═════ Data supplied
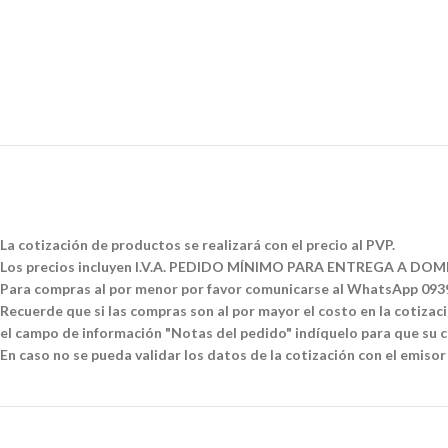
La cotización de productos se realizará con el precio al PVP.
Los precios incluyen I.V.A. PEDIDO MÍNIMO PARA ENTREGA A DOMI
Para compras al por menor por favor comunicarse al WhatsApp 09
Recuerde que si las compras son al por mayor el costo en la cotizació
el campo de información "Notas del pedido" indíquelo para que su co
En caso no se pueda validar los datos de la cotización con el emisor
══════════
_Try it:_
Each line from the one with "Recuerde que si" through the last line of the records above must be retyped exactly, and no other line may be given.

_Answer:_
Recuerde que si las compras son al por mayor el costo en la cotizació
el campo de información "Notas del pedido" indíquelo para que su co
En caso no se pueda validar los datos de la cotización con el emisor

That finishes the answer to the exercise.